The future of food waste
From bread to beer...
- Brewery converts waste bread into new products in support of sustainable development
- It is a working example of the circular economy
Over 46 million slices of bread, or 44 % of all loaves produced in the UK is wasted every year. That is equivalent to 3.3 Gt of CO2, and is a huge waste of the land, energy, fuel, and human capital that goes into producing the bread. Surplus food like this typically goes to the people in need, as feed for livestock and, if there is any left over, it can be sent to compost or added to anaerobic digesters to produce gas.
Toast Ale, a start-up brewery in the UK, has taken up the circular economy model in their operations by using the biologically active surplus bread for beer-making. They replace a third of the grain used in beer production with bread leftovers, which they source for free, and effectively reduce the cost of production.
Typical ingredients to brew beer are hot water and malt. But Toast Ale's recipe uses 65 % malt and 35 % bread waste. They source the bread from local bakeries near brewery.
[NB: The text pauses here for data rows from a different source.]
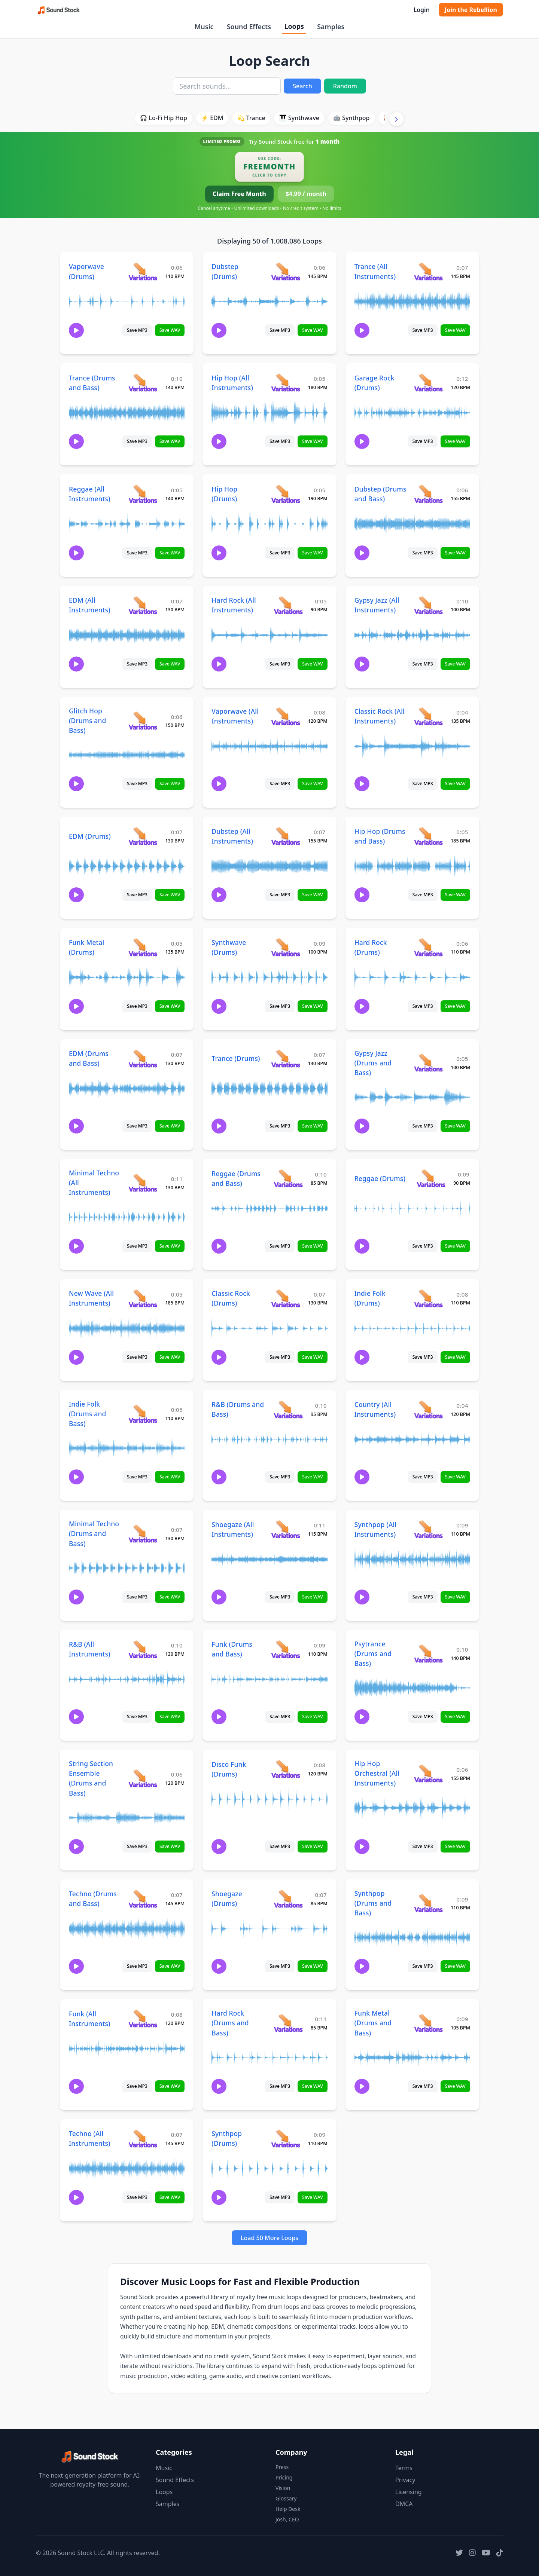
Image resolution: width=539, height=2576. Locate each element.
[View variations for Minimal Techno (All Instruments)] (143, 1182)
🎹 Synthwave (299, 118)
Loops (294, 26)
Brewing beer this way means Toast Ale contributes to the environment (circular economy value extraction) by upcycling food waste. The brewery also has onsite wind turbines for electricity and a borehole to extract water, and barley is sourced from local farms. Spent grain goes to animal feed rather than landfill.
- 17 924 kilograms of bread saved
- 214 092 litres of beer brewed
- € 13 600 donated to charity
Toast Ale also tries to create a positive social impact by donating 100 % of its profits to Feedback which is fighting food waste at a systemic level. Since beer is one of the oldest and most consumed beverages in the world, choosing it is a great way to raise people’s awareness of food waste and change their consumption habits.